Yes, and as the artists of Sesame Street taught, we need to do it for the kids. From the very beginning, the show’s intent was to provide educational tools to preschool kids that were fun, accessible and sometimes downright revolutionary.

One of the things that Sesame Street has done best is to address the fears and uncertainties of its young viewers. When Will Lee, the actor who played Mr. Hooper, passed away, an episode featured the cast talking about what it means when someone dies. Similarly, Big Bird lately seeks to help lessen children’s fears and anxiety about vaccinations and risk amidst a pandemic that has claimed millions of lives.

At the same time, Sesame Street continues to tackle race and representation and other thorny social issues, while demonstrating the basics of how to be a good human — seemingly non-controversial concepts like don’t lie, don’t steal, don’t hurt people, be kind to all things big and small.

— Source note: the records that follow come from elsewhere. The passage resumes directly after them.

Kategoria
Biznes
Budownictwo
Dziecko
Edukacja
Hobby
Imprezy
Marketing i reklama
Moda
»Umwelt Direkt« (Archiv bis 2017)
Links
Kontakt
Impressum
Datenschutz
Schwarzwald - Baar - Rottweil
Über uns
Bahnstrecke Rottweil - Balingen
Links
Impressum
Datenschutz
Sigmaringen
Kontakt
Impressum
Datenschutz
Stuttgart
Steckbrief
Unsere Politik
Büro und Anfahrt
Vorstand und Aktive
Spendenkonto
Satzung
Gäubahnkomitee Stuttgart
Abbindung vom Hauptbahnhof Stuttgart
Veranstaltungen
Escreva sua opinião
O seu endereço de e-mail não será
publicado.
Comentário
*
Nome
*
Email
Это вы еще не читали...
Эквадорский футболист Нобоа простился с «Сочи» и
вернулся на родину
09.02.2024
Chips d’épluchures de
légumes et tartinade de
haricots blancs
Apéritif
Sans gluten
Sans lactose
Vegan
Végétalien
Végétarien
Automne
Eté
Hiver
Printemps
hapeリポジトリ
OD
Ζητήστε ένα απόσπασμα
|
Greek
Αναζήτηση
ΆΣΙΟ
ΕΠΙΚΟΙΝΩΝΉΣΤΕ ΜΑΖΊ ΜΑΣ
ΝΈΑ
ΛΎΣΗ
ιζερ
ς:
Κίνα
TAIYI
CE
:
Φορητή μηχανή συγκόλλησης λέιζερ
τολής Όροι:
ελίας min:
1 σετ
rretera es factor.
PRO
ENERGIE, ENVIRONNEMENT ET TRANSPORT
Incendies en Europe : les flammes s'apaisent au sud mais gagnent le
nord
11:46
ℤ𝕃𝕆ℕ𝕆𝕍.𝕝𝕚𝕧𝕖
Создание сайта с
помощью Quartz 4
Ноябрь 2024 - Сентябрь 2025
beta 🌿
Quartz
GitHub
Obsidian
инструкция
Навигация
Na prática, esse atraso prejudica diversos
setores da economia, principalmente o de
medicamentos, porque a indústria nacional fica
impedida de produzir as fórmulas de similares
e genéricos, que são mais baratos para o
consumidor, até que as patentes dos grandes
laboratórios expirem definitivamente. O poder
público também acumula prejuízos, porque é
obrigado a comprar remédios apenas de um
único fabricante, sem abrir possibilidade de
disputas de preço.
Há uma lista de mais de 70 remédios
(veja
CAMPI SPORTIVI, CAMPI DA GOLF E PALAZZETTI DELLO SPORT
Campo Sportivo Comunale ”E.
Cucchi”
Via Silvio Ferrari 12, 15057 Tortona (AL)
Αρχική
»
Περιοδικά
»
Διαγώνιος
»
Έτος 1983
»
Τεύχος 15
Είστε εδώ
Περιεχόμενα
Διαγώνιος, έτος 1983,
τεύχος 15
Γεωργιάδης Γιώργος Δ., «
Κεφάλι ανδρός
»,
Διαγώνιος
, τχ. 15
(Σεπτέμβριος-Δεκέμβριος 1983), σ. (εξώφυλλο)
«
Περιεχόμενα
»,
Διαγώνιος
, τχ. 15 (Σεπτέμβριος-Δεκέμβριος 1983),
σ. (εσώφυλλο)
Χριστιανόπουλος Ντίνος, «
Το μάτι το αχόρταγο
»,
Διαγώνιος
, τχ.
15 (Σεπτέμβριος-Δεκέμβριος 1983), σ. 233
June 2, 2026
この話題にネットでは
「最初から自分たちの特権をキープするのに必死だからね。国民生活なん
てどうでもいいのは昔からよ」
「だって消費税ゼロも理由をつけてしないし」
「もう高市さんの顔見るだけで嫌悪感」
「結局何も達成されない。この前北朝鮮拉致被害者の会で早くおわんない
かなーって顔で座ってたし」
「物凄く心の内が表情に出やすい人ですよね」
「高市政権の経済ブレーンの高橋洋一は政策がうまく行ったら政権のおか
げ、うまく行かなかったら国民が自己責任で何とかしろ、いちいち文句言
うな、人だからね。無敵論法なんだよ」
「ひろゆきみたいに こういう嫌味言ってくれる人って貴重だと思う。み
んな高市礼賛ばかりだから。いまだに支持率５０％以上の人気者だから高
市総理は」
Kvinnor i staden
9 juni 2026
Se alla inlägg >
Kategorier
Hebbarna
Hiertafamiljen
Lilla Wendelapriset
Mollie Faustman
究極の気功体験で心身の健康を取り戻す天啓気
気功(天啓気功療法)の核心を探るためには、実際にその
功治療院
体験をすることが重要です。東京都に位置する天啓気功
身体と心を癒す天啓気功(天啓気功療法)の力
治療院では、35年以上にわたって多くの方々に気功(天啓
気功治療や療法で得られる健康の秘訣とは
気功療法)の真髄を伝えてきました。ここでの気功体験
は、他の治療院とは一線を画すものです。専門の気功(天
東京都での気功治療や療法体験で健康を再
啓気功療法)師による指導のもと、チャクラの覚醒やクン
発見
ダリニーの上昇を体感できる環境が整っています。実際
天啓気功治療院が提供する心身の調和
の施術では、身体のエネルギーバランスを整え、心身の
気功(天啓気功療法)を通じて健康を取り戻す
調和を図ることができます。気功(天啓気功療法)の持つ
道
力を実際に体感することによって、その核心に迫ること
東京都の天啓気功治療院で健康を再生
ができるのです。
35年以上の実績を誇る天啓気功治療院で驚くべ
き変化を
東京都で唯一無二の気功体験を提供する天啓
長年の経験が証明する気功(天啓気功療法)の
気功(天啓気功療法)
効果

Okri’s essay argues that humans must progress, and therein lies hope. “The scientists tell us that fundamentally there is enough for everyone. This Earth can sustain us. We can’t just ask the shallow questions anymore. Our whys ought to go to the core of what we are. Then we ought to set about changing us. We ought to remake ourselves…”

In other words, it’s in us to be better, to learn, grow and recite the alphabet with grace and humour. Near as I can tell, that’s what Big Bird has been trying to tell us all along.  [Tyee]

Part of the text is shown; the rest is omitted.